◆ **Problem to solve**
From the first line to the last, copy the listing exactly and omit the pictures.

◆ **Supplied information**
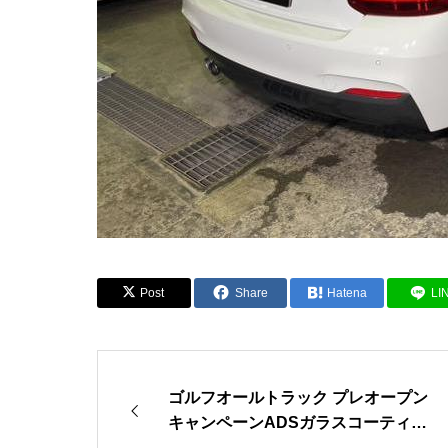
Post
Share
Hatena
LI
ゴルフオールトラック プレオープン
キャンペーンADSガラスコーティン
グ（藤沢・茅ヶ崎でガラスコーティン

◆ **Exercise response**
Post
Share
Hatena
LI
ゴルフオールトラック プレオープン
キャンペーンADSガラスコーティン
グ（藤沢・茅ヶ崎でガラスコーティン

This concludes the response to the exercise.